* _WORK INSTRUCTIONS_: Look over the lines below. Report each one that includes the string "account".

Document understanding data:
——

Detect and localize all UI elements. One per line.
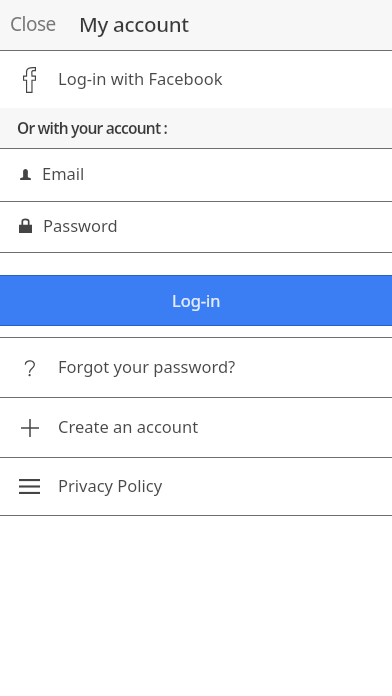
staticText: Password (43, 214, 118, 236)
button[interactable]: Create an account (0, 398, 392, 457)
button[interactable]: Password (0, 202, 392, 252)
button[interactable]: Email (0, 149, 392, 201)
button[interactable]: Log in with Facebook (0, 51, 392, 108)
button[interactable]: Log-in (0, 275, 392, 326)
staticText: Privacy Policy (58, 474, 163, 496)
staticText: Close (10, 11, 56, 37)
staticText: Log-in with Facebook (58, 67, 223, 89)
staticText: Log-in (172, 289, 221, 311)
staticText: Or with your account : (17, 117, 168, 138)
button[interactable]: Forgot your password (0, 338, 392, 397)
button[interactable]: Close (0, 0, 68, 50)
staticText: Create an account (58, 415, 199, 437)
button[interactable]: Privacy Policy (0, 458, 392, 515)
staticText: Email (42, 162, 85, 184)
staticText: Forgot your password? (58, 355, 236, 377)
staticText: My account (79, 10, 189, 38)
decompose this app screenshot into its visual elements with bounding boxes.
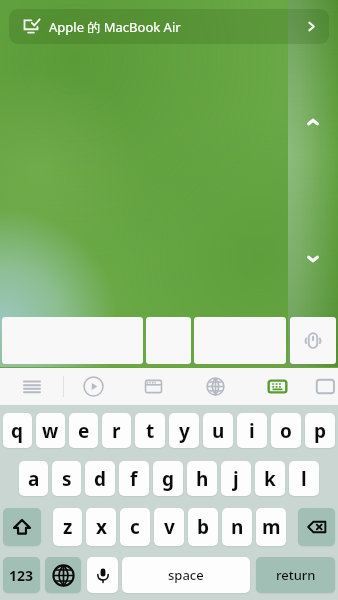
staticText: p: [314, 418, 327, 444]
button[interactable]: u: [203, 413, 233, 448]
staticText: n: [231, 514, 244, 540]
button[interactable]: Text field: [2, 317, 143, 364]
staticText: e: [78, 418, 90, 444]
button[interactable]: v: [154, 508, 184, 546]
button[interactable]: space: [122, 557, 250, 593]
button[interactable]: x: [86, 508, 116, 546]
button[interactable]: Scroll up: [308, 113, 318, 131]
staticText: v: [164, 514, 175, 540]
staticText: f: [130, 466, 138, 492]
button[interactable]: r: [102, 413, 131, 448]
button[interactable]: Shift: [3, 508, 41, 546]
button[interactable]: n: [222, 508, 252, 546]
button[interactable]: Dictate: [87, 557, 118, 593]
button[interactable]: z: [53, 508, 82, 546]
button[interactable]: Text field: [194, 317, 286, 364]
staticText: h: [196, 466, 209, 492]
staticText: c: [130, 514, 140, 540]
button[interactable]: Globe: [184, 368, 246, 405]
staticText: t: [146, 418, 155, 444]
button[interactable]: i: [237, 413, 267, 448]
button[interactable]: p: [305, 413, 335, 448]
staticText: b: [197, 514, 210, 540]
staticText: g: [162, 466, 175, 492]
button[interactable]: k: [255, 461, 285, 496]
staticText: return: [276, 566, 316, 584]
staticText: Apple 的 MacBook Air: [49, 18, 181, 36]
button[interactable]: q: [3, 413, 32, 448]
button[interactable]: b: [188, 508, 218, 546]
button[interactable]: w: [36, 413, 65, 448]
button[interactable]: Apple 的 MacBook Air: [9, 9, 329, 44]
staticText: m: [262, 514, 281, 540]
button[interactable]: d: [85, 461, 115, 496]
staticText: k: [264, 466, 276, 492]
staticText: u: [212, 418, 225, 444]
button[interactable]: s: [52, 461, 81, 496]
staticText: o: [280, 418, 292, 444]
staticText: 123: [9, 566, 34, 585]
button[interactable]: Keyboard: [246, 368, 308, 405]
button[interactable]: t: [135, 413, 165, 448]
staticText: a: [28, 466, 40, 492]
button[interactable]: Backspace: [298, 508, 335, 546]
button[interactable]: l: [289, 461, 319, 496]
staticText: z: [63, 514, 73, 540]
staticText: j: [233, 466, 239, 492]
staticText: s: [62, 466, 72, 492]
staticText: i: [249, 418, 255, 444]
button[interactable]: Window: [122, 368, 184, 405]
button[interactable]: o: [271, 413, 301, 448]
button[interactable]: a: [19, 461, 48, 496]
button[interactable]: j: [221, 461, 251, 496]
button[interactable]: h: [187, 461, 217, 496]
button[interactable]: Text field: [146, 317, 191, 364]
button[interactable]: Haptic feedback: [290, 317, 336, 364]
button[interactable]: 123: [3, 557, 40, 593]
button[interactable]: Menu: [0, 368, 63, 405]
button[interactable]: c: [120, 508, 150, 546]
staticText: l: [301, 466, 307, 492]
button[interactable]: f: [119, 461, 149, 496]
button[interactable]: m: [256, 508, 286, 546]
staticText: x: [96, 514, 107, 540]
staticText: w: [42, 418, 59, 444]
button[interactable]: y: [169, 413, 199, 448]
button[interactable]: e: [69, 413, 98, 448]
button[interactable]: More: [308, 368, 338, 405]
button[interactable]: Scroll down: [308, 250, 318, 268]
staticText: y: [179, 418, 190, 444]
staticText: d: [94, 466, 107, 492]
staticText: space: [168, 566, 204, 584]
staticText: r: [112, 418, 121, 444]
button[interactable]: return: [256, 557, 335, 593]
button[interactable]: Switch keyboard: [45, 557, 81, 593]
button[interactable]: g: [153, 461, 183, 496]
staticText: q: [11, 418, 24, 444]
button[interactable]: Play: [64, 368, 122, 405]
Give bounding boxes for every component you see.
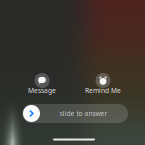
- staticText: Message: [28, 86, 56, 95]
- staticText: slide to answer: [60, 109, 108, 118]
- button[interactable]: [96, 73, 110, 88]
- button[interactable]: slide to answer: [22, 104, 128, 123]
- staticText: Remind Me: [85, 86, 121, 95]
- button[interactable]: [34, 73, 50, 88]
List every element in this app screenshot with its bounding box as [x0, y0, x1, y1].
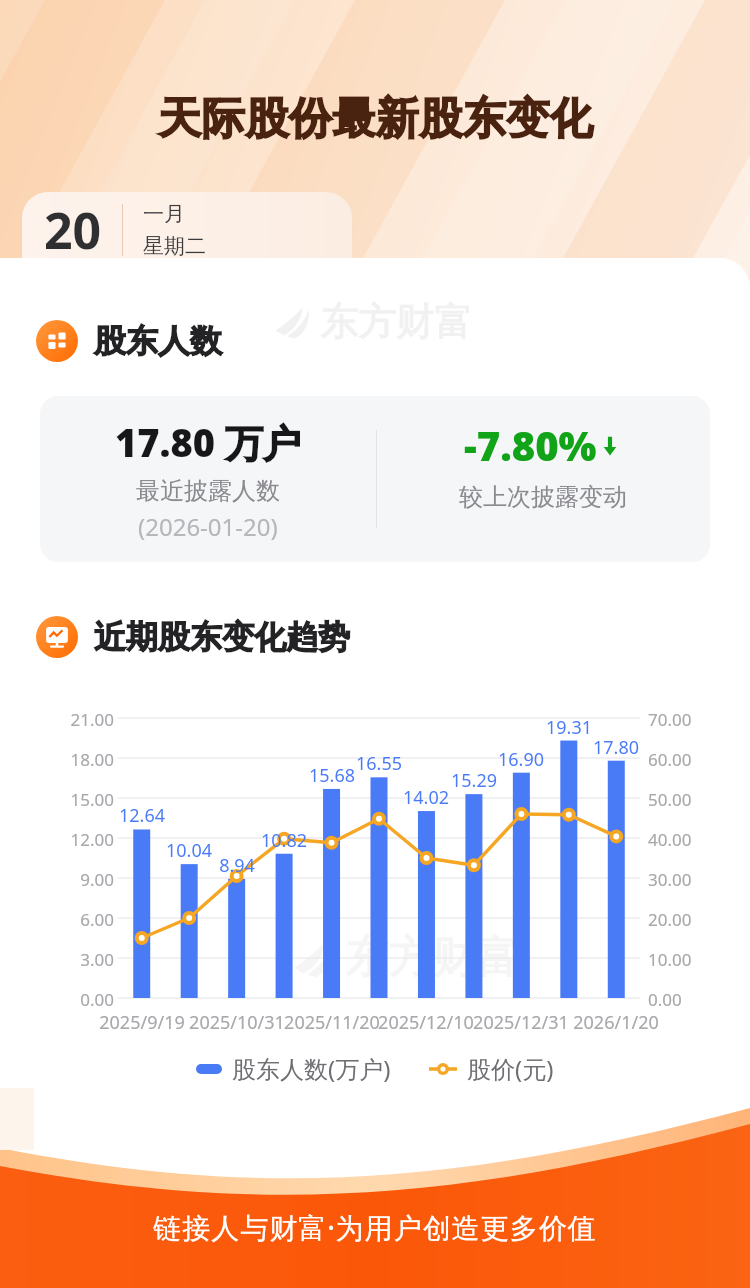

——

* _FINISHED EXERCISE_:
button[interactable]: Create an account (0, 398, 392, 457)
staticText: Or with your account : (17, 117, 168, 138)
staticText: Create an account (58, 415, 199, 437)
staticText: My account (79, 10, 189, 38)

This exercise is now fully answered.